Although it may seem obvious to many, it’s promising to see that research is being done on this timely subject. Conducted by a team from the University of Rochester, the University of Essex, England, and the University of California in Santa Barbara, the findings from this study (Parental Autonomy Support and Discrepancies Between Implicit and Explicit Sexual Identities: Dynamics of Self-acceptance and Defense) will be published the April issue of the Journal of Personality and Social Psychology.
The intention of the study was to examine the role that both parenting and sexual orientation play in the formation of intense and visceral fear and hatred of gay people, including self-reported homophobic attitudes, discriminatory bias, implicit hostility towards gays, and endorsement of anti-gay policies.
The findings? Homophobia is more prevalent in people who have an unacknowledged attraction to the same sex and who grew up with authoritarian parents who openly criticized LGBT people and culture. “Individuals who identify as straight but in psychological tests show a strong attraction to the same sex may be threatened by gays and lesbians because homosexuals remind them of similar tendencies within themselves,” said Dr. Netta Weinstein, from the University of Essex and the study’s lead author.

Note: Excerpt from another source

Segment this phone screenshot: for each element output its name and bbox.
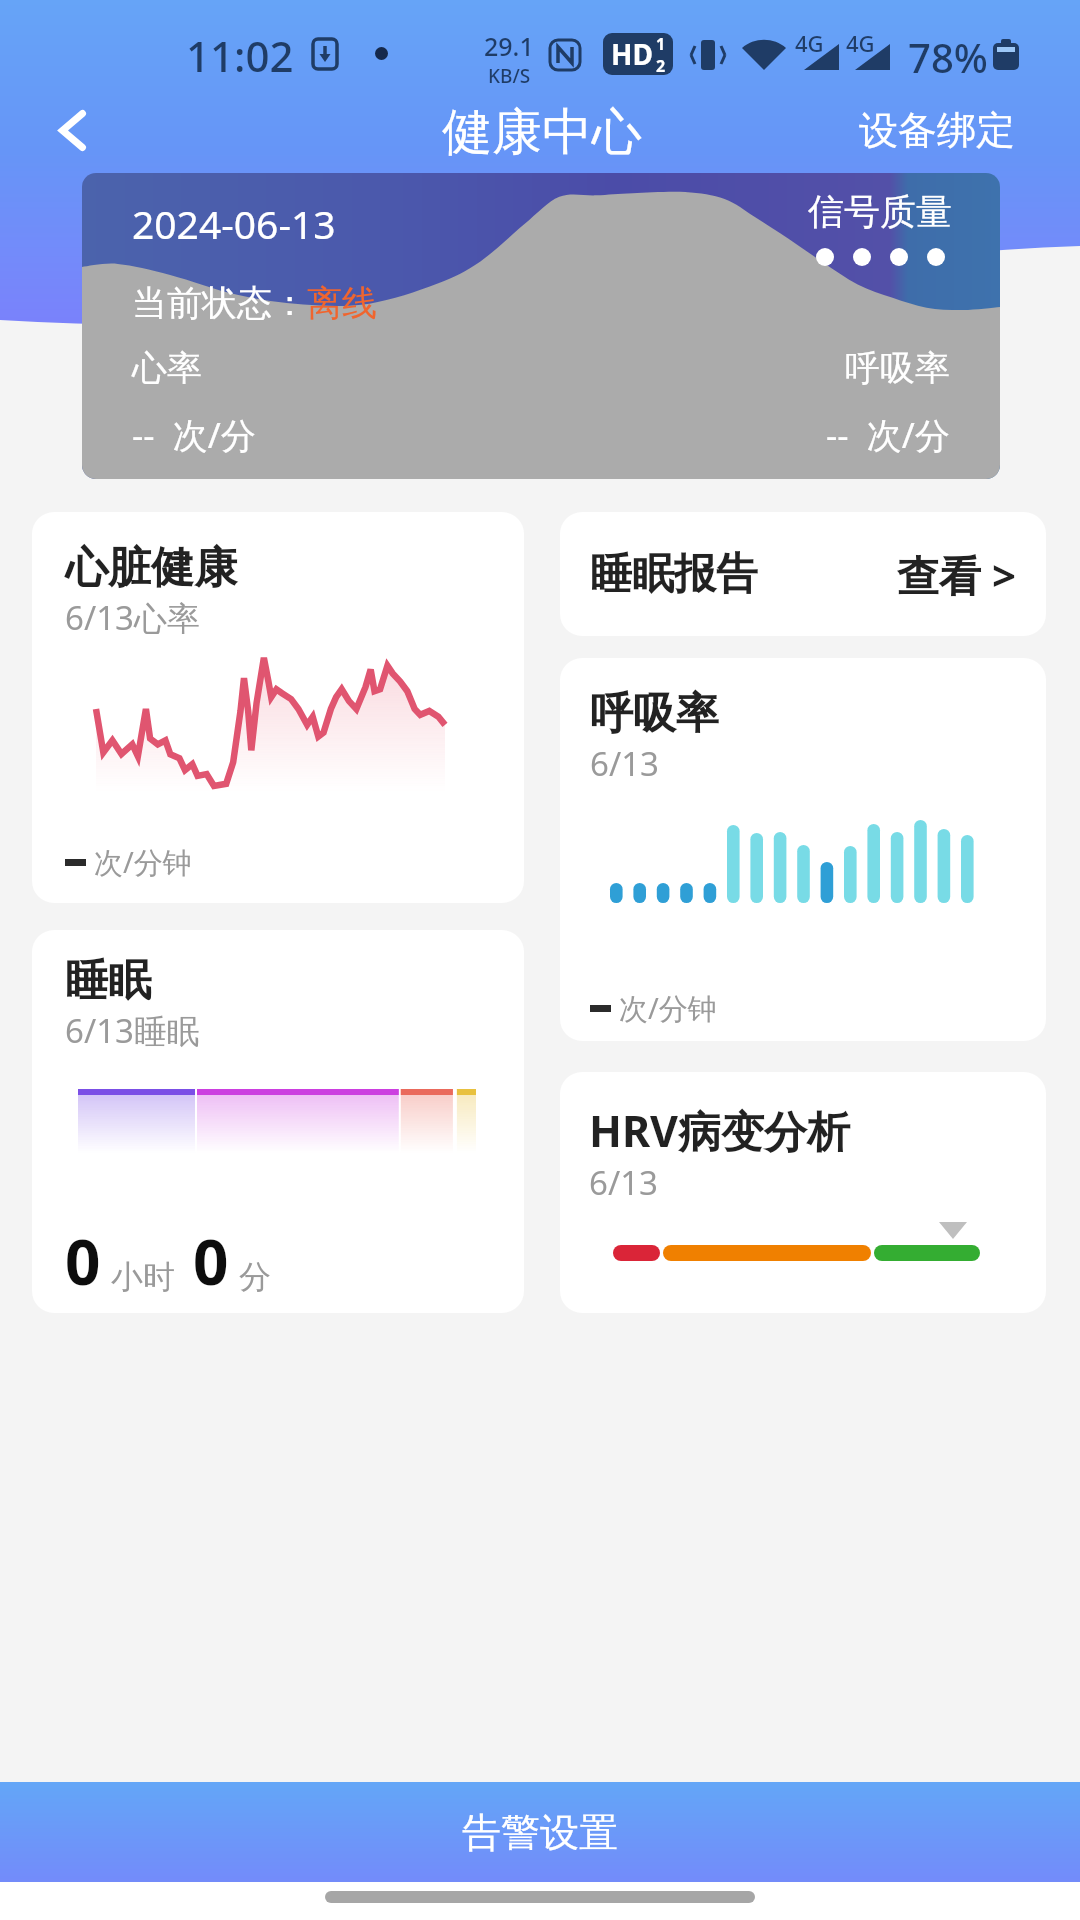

“In many cases these are people who are at war with themselves and they are turning this internal conflict outward,” said co-author Dr. Richard Ryan, the professor of psychology at the University of Rochester.
The study’s findings bring new empirical evidence to the table that supports the psychoanalytic theory that the fear, anxiety, and aversion that many seemingly heterosexual people hold toward gays and lesbians actually stems from their own repressed same-sex attractions and desires.